Na América Latina, o processo de formação da cidadania ocorreu verticalmente por sobre a base estratificada pelo colonialismo, servindo como novo catalisador da continuidade dos privilégios dos grupos dominantes, garantindo, de acordo com Aníbal Quijano, a reprodução da “colonialidade do poder”, conjuntura “dentro da qual ocorrem os processos que afetam todos os espaços concretos de dominação” (2002). Essa verticalidade social, organizada em um sistema de direitos e deveres, formulado para orientar os comportamentos dentro da perspectiva ocidental em oposição às demais cosmovisões, fez com que os indígenas permanecessem ocultos sob a doutrina da tutela, articulada sob a lógica assimilacionista negadora da capacidade dos povos indígenas a decidir seu próprio futuro, fazendo com que ficassem adstritos ao arbítrio de seus tutores (ANAYA 2005).
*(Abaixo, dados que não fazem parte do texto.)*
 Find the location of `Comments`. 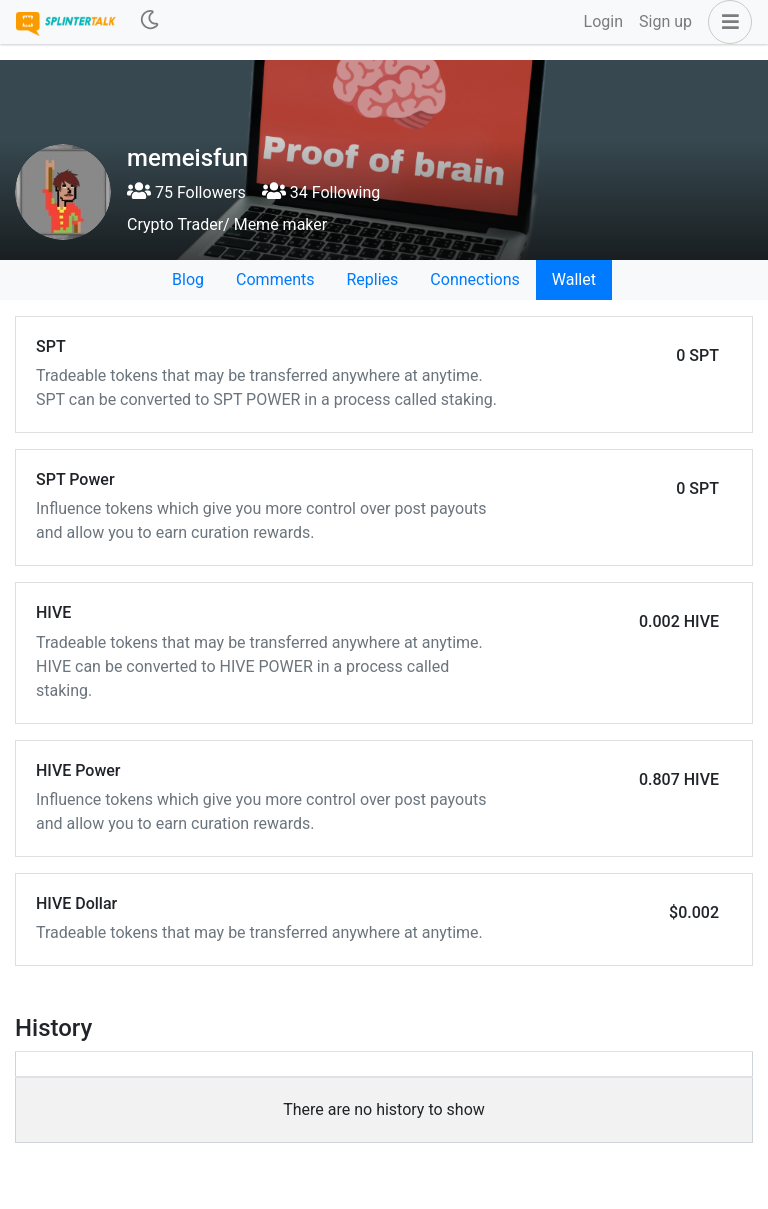

Comments is located at coordinates (275, 279).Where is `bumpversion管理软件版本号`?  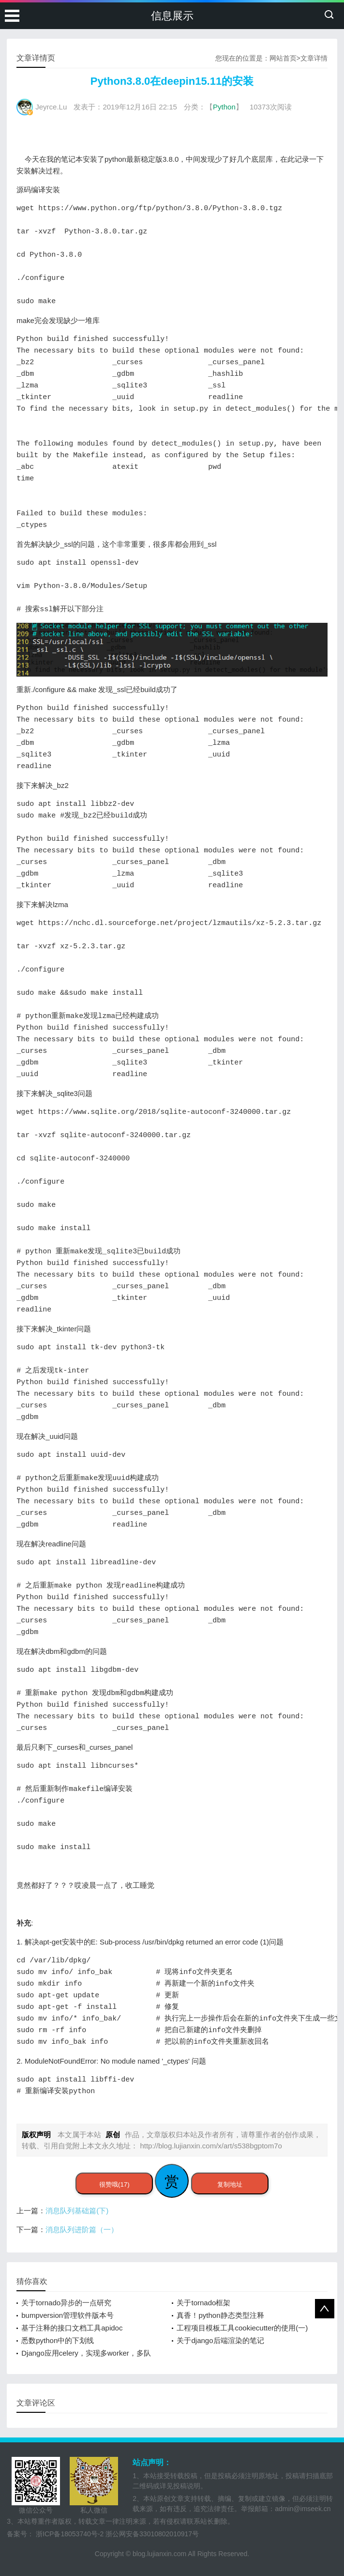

Na década de 1950, ao analisar o emprego da tutela, a Comissão dos Peritos em Trabalho Indígena da Organização Internacional do Trabalho concluiu que o assimilacionismo não garantia melhorias à qualidade de vida dos indígenas, propondo por meio da Convenção n. 107 de 1956, que os Estados implementassem políticas

integracionistas, consistentes em regras de proteção contra a exploração do trabalho do indígena com o propósito de preservar a sua cultura e garantir sua integração, de forma progressiva e harmônica, à comunhão nacional, que na América Latina contou com a influência e apoio da CEPAL (VERDUM, 2006). Sobreveio dessa maneira um indigenismo integracionista que, a partir da perspectiva desenvolvimentista, pressupunha os índios como povos atrasados e à margem da vida política, econômica e cultural proporcionadas pelos Estados, razão pela qual deveriam ser integrados gradualmente à sociedade para que pudessem gozar das “vantagens” oferecidas.

Essa gradual e segura integração ocorreria por meio da introdução de inovações tecnológicas, junto às práticas tradicionais dos indígenas, conduzindo-os ao progresso social e econômico, cuja consequência seria a emancipação da tutela, que, aos moldes do sistema jurídico romano germânico, consistia em deixar para trás a condição de incapacidade transitória mediante a aquisição da igualdade de direitos e deveres dos demais cidadãos nacionais. Todavia, o modelo de indigenismo assimilacionista, em voga na totalidade dos países da Amazônia Continental, torna-se anacrônico e sucumbe diante das lutas anticoloniais e da evolução de novos parâmetros no direito internacional, levando a Organização das Nações Unidas, por meio da subcomissão de Prevenção a Discriminação e Proteção das Minorias, a desenvolver um estudo geral sobre a discriminação contra as populações indígenas.

Em resposta, o “Relatório Cobo” trouxe subsídios para o debate que se estendeu por toda a década de 1980, vindo a resultar na Convenção n.169 adotada pela OIT em 1989, cujo processo de elaboração contou com a presença e a mobilização de lideranças indígenas e ONGs de apoio. Essa Convenção, de caráter vinculante aos países aderentes, transformou-se em importante referência para a interpretação dos instrumentos internacionais e para as reformas constitucionais ocorridas nos países americanos.